Ts65Dn animals share many similar deficits (down arrow) in learning and memory with human DS compared with control, while some other mouse models are either unaffected (=) or enhanced (up arrow) compared with control. Adapted from [78].

The TS65Dn model was the first viable segmental trisomy model for DS [84], and involves trisomy of the distal portion of chromosome 16 in the TS model results in extra copies of ∼115 genes homologous to Hsa21. Among replicated genes is the amyloid precursor protein (APP) gene – a primary genetic substrate of early-onset Alzheimer’s disease (AD) and BFCN loss in DS patients [71,74].

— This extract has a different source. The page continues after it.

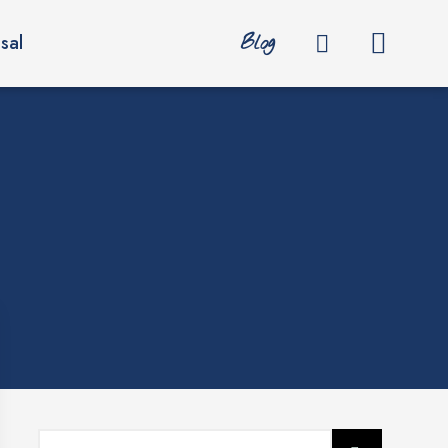
Blog
sal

Nevertheless, the Ts65Dn model remains the leading mouse model of DS, owing to its relatively uncomplicated genetic triplication, its wide availability, and its very high face and construct validity. In the following sections, as we consider changes in the Ts65Dn mouse in the context of human DS, it will become apparent that the central features of DS are well replicated in the Ts65Dn mouse, confirming its place as the eminent mouse model of DS.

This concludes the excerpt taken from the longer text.